_ENTRIES PROVIDED_.
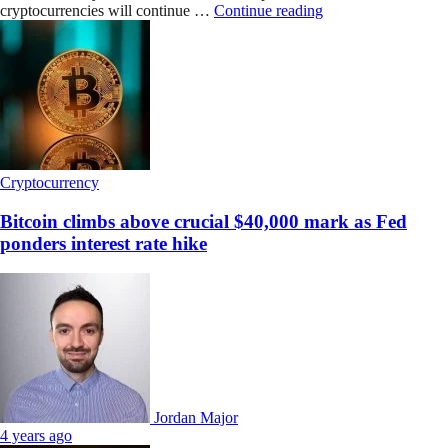
cryptocurrencies will continue …
Continue reading
Cryptocurrency
Bitcoin climbs above crucial $40,000 mark as Fed
ponders interest rate hike
Jordan Major
4 years ago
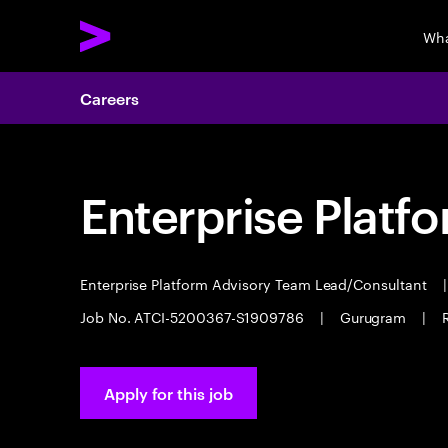
Wha
Careers
Enterprise Platf
Enterprise Platform Advisory Team Lead/Consultant
|
Job No. ATCI-5200367-S1909786
|
Gurugram
|
Apply for this job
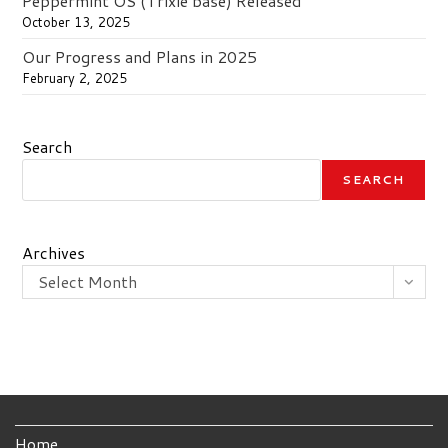
Peppermint OS (Trixie base) Released
October 13, 2025
Our Progress and Plans in 2025
February 2, 2025
Search
SEARCH
Archives
Select Month
Home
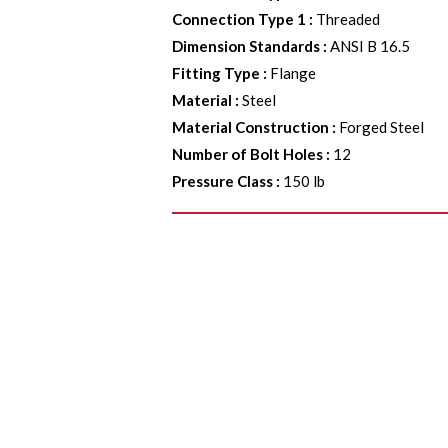
Connection Type 1
:
Threaded
Dimension Standards
:
ANSI B 16.5
Fitting Type
:
Flange
Material
:
Steel
Material Construction
:
Forged Steel
Number of Bolt Holes
:
12
Pressure Class
:
150 lb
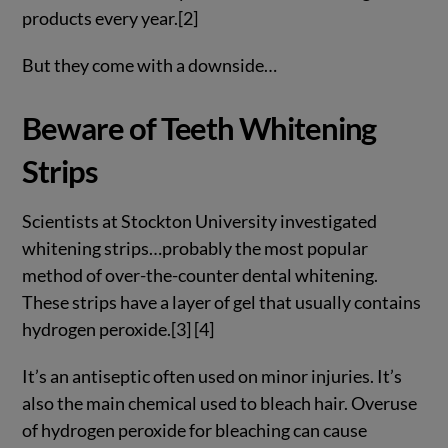
products every year.[2]
But they come with a downside…
Beware of Teeth Whitening
Strips
Scientists at Stockton University investigated
whitening strips…probably the most popular
method of over-the-counter dental whitening.
These strips have a layer of gel that usually contains
hydrogen peroxide.[3] [4]
It’s an antiseptic often used on minor injuries. It’s
also the main chemical used to bleach hair. Overuse
of hydrogen peroxide for bleaching can cause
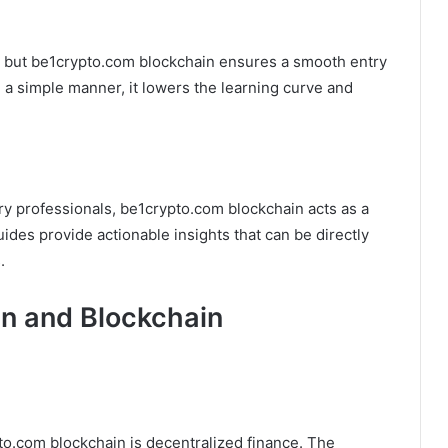
, but be1crypto.com blockchain ensures a smooth entry
n a simple manner, it lowers the learning curve and
ry professionals, be1crypto.com blockchain acts as a
ides provide actionable insights that can be directly
.
n and Blockchain
o.com blockchain is decentralized finance. The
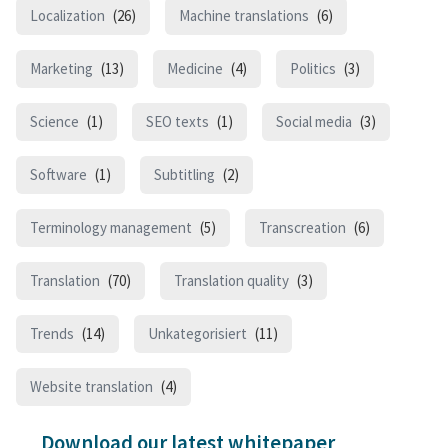
Localization
(26)
Machine translations
(6)
Marketing
(13)
Medicine
(4)
Politics
(3)
Science
(1)
SEO texts
(1)
Social media
(3)
Software
(1)
Subtitling
(2)
Terminology management
(5)
Transcreation
(6)
Translation
(70)
Translation quality
(3)
Trends
(14)
Unkategorisiert
(11)
Website translation
(4)
Download our latest whitepaper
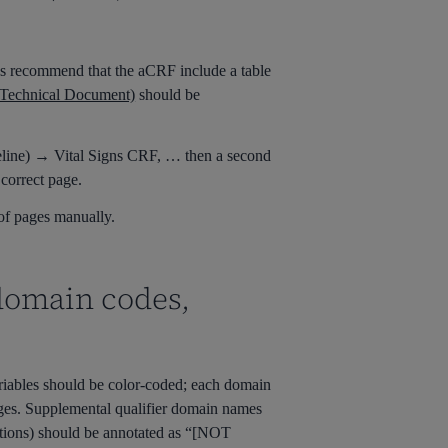
s recommend that the
aCRF
include a table
Technical Document)
should be
eline) → Vital Signs CRF, … then a second
correct page.
 of pages manually.
 domain codes,
ariables should be
color-coded
; each domain
ges
.
Supplement
al qualifier domain names
stions) should be annotated as “[NOT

_TASK TO COMPLETE_. Taking the records above, print only and exactly the lines from the line with "Website translation" to the line with "color-coded", both kept, and exclude pictures.

_EXERCISE SOLUTION_.
Website translation
(4)
Download our latest whitepaper
s recommend that the
aCRF
include a table
Technical Document)
should be
eline) → Vital Signs CRF, … then a second
correct page.
 of pages manually.
 domain codes,
ariables should be
color-coded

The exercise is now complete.